In article <g4m30h$7tr$1@xxxxxxxxxxxxxxxxx>,
Kevin Buzzard <buzzard@xxxxxxxxxxxxxxxxxxxxxxxxxxxx> wrote:
Sorry for the naive question. Is it theoretically possible that
a statement such as "there are infinitely many primes of the form n^2+1"
could be true, but not provable, in ZFC?
Yes.
the idea was that if FLT really were false then there would
exist a counterexample, and "writing down the counterexample" would be
a proof that FLT was false.
Yes. You will not go far astray with the following rule of thumb: Any
"finite computation," if correct, is provable in ZFC, and in fact in far
weaker systems. Other than that, just from the *form* of a statement, we
can't tell a priori whether it could be true but not provable in ZFC.
The *form* can tell us something about this...
Logicians call it Pi-1 I think. (Or is it Sigma-1)
If "There is an odd perfect number" is true, then it is provable.
If "There is an even number > 6 not the sum of two primes" is true,
then it is provable.
But, as you say, as far as we know the negations of these could
possibly be true but unprovable.
.
So for example, "There is no proof of a contradiction from ZFC with
length < 10^10^10," if true, is certainly provable in ZFC. We can say
this even though we don't know whether the statement is in fact true.
Ditto for "There is no odd perfect number less than 10^10^10."

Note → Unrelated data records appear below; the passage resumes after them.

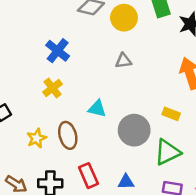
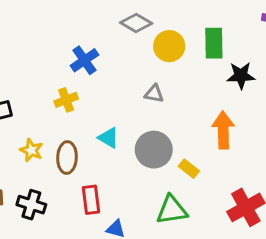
gray circle: (134, 130) -> (154, 150), moved
yellow star: (37, 138) -> (31, 150), turned 30
red rectangle: (88, 176) -> (91, 200), moved

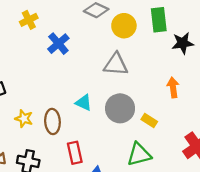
gray triangle: (154, 94) -> (116, 64), size x1.6
yellow cross: (66, 100) -> (29, 20), moved
orange arrow: (223, 130) -> (173, 87), size x0.7

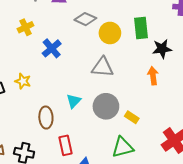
orange arrow: (173, 87) -> (153, 76), moved
cyan triangle: (84, 103) -> (74, 101), turned 49
yellow star: (24, 119) -> (23, 81), moved

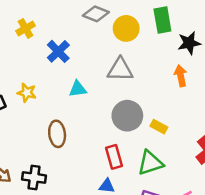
cyan triangle: (74, 101) -> (78, 89), moved, turned 42
red rectangle: (65, 145) -> (114, 157), moved

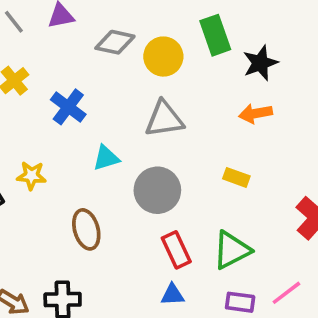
orange arrow: (181, 76) -> (256, 113), turned -80
gray circle: (127, 116) -> (157, 190), moved
yellow rectangle: (159, 127) -> (236, 177), moved

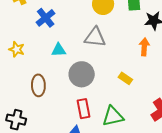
orange arrow: (256, 113) -> (144, 47), turned 90

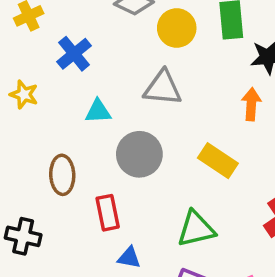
yellow star: (17, 49) -> (24, 94), moved
yellow rectangle: (125, 78) -> (218, 161), size x1.5
red rectangle: (83, 109) -> (108, 213), moved

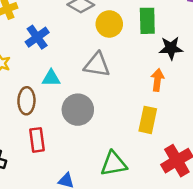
yellow rectangle: (218, 161) -> (148, 120), moved, turned 65
brown ellipse: (62, 175) -> (26, 101), moved
red rectangle: (108, 213) -> (37, 140), moved

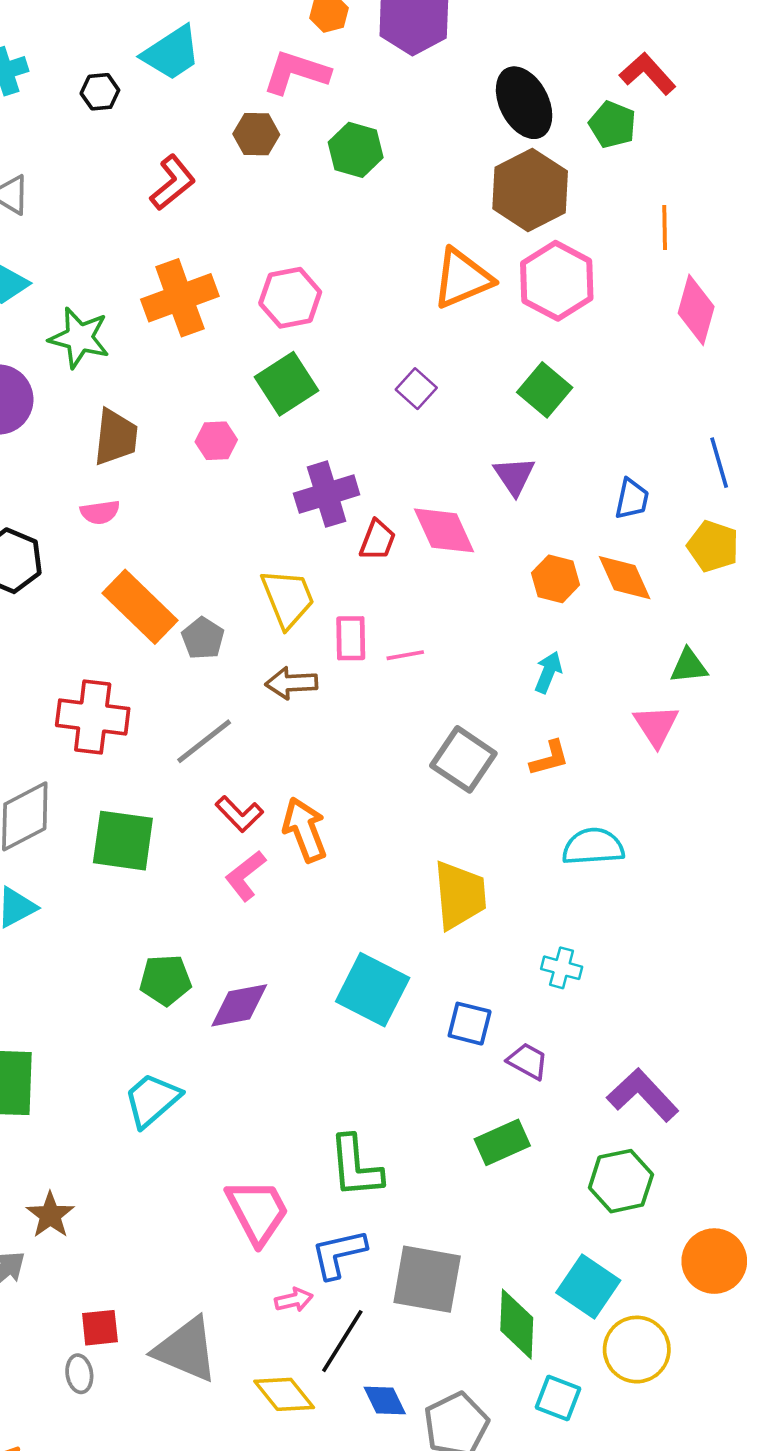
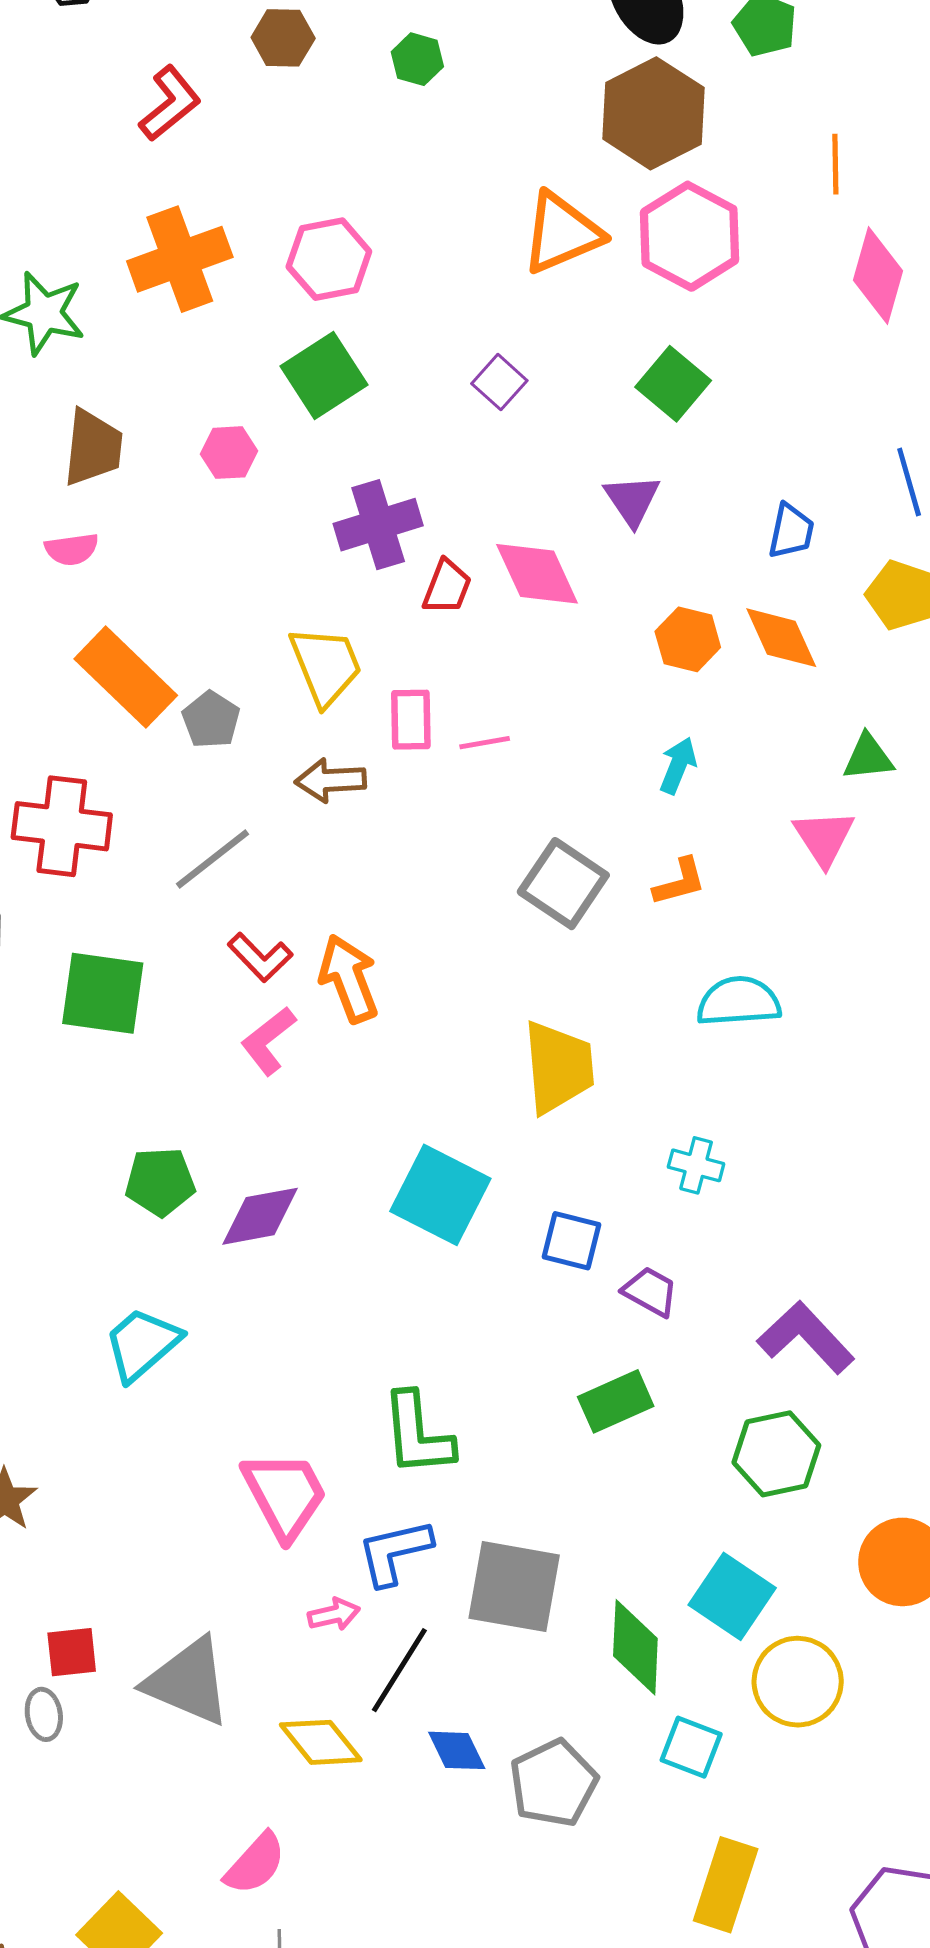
green hexagon: (356, 150) -> (417, 59), size x0.7

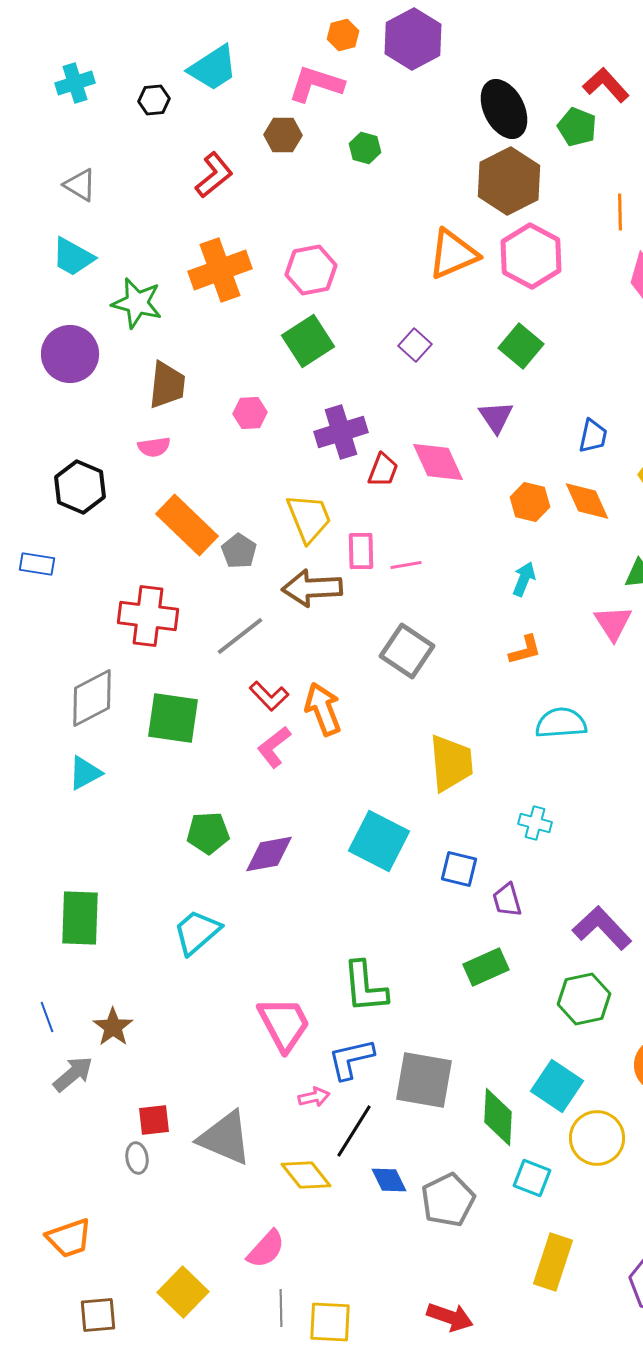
pink hexagon: (229, 453) -> (250, 413), moved
brown arrow: (331, 780) -> (312, 588), size x1.4
gray square: (563, 884) -> (407, 651), moved
purple trapezoid: (650, 1292) -> (507, 900), turned -135

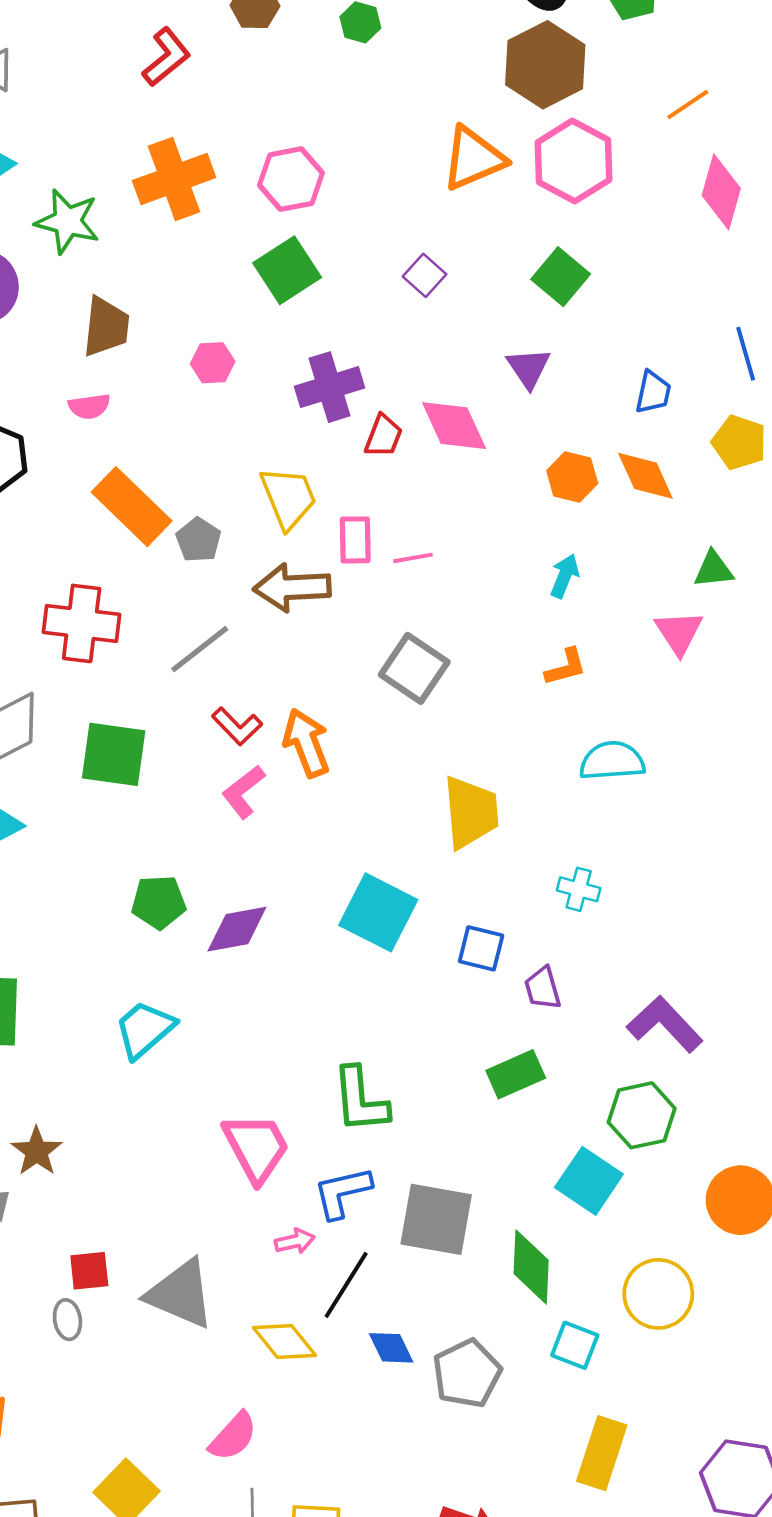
orange line: (620, 212) -> (688, 105), turned 57
cyan square: (557, 1086) -> (589, 1181), moved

On the other hand, it's entirely possible that the Riemann hypothesis
or the Goldbach conjecture or P = NP or almost any "interesting" conjecture
is true but not provable in ZFC.
One thing that sometimes confuses the issue is that we currently know only
a small number of ways to prove unprovability. Hence you will sometimes
encounter assertions such as, "large cardinals cannot settle the continuum
hypothesis" or "forcing cannot prove the independence of absolute
statements." Such assertions, if interpreted narrowly, are theorems, but
can still sometimes cause arguments because they can also be stated more
broadly and imprecisely so that they are not quite theorems any more. For
your present purposes, you should not be distracted by such debates,
because they are concerned only with the limits of current technology and
say nothing about whether future new techniques will be able to establish
the unprovability of your favorite conjecture.